● ASSIGNED TASK: Collect from the data below each line with "Wallpaper".
== Segment start ==
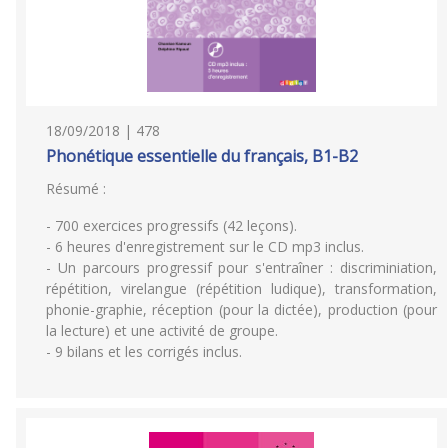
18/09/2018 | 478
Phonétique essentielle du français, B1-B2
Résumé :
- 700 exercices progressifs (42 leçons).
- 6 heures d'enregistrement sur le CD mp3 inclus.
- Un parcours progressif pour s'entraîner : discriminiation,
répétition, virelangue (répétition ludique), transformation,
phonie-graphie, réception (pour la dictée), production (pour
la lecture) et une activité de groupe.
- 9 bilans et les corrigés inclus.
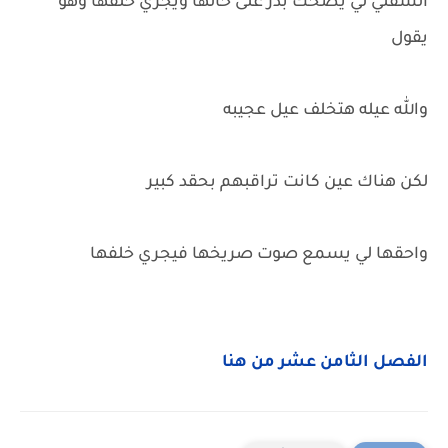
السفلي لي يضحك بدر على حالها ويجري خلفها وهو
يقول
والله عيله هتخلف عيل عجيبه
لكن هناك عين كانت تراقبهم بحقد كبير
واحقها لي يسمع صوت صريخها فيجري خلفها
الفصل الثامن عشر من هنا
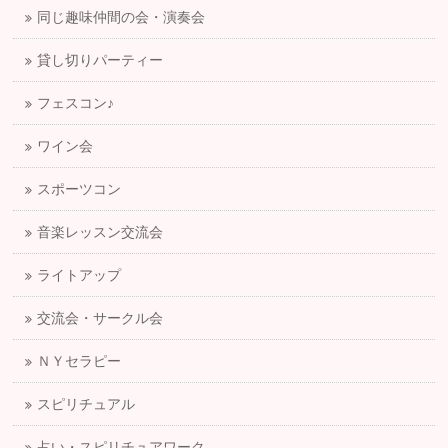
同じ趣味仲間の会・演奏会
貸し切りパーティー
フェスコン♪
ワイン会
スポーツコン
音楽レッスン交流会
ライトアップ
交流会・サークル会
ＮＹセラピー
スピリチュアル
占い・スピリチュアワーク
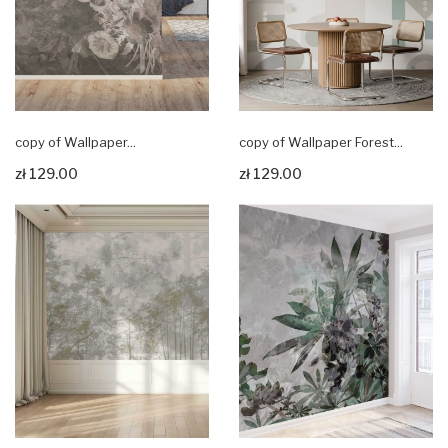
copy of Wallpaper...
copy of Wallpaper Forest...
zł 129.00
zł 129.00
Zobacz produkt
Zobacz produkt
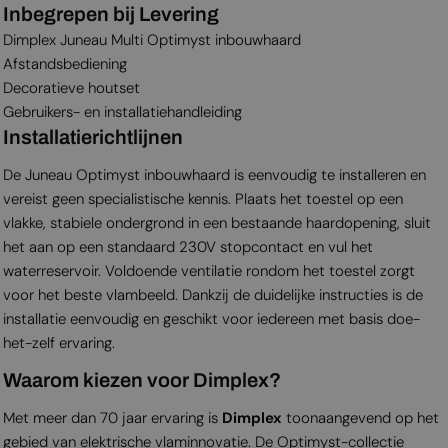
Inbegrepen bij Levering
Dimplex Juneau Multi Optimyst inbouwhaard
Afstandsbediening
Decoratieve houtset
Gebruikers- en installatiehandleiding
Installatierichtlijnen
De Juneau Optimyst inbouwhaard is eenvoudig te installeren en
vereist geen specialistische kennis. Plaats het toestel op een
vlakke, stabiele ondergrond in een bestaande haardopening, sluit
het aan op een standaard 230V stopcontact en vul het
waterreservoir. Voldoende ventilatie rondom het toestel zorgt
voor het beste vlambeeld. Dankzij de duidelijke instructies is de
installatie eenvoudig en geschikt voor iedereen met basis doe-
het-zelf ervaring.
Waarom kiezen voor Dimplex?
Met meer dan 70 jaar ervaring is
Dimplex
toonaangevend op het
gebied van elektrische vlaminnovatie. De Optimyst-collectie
== Segment end ==
● SOLUTION:
copy of Wallpaper...
copy of Wallpaper Forest...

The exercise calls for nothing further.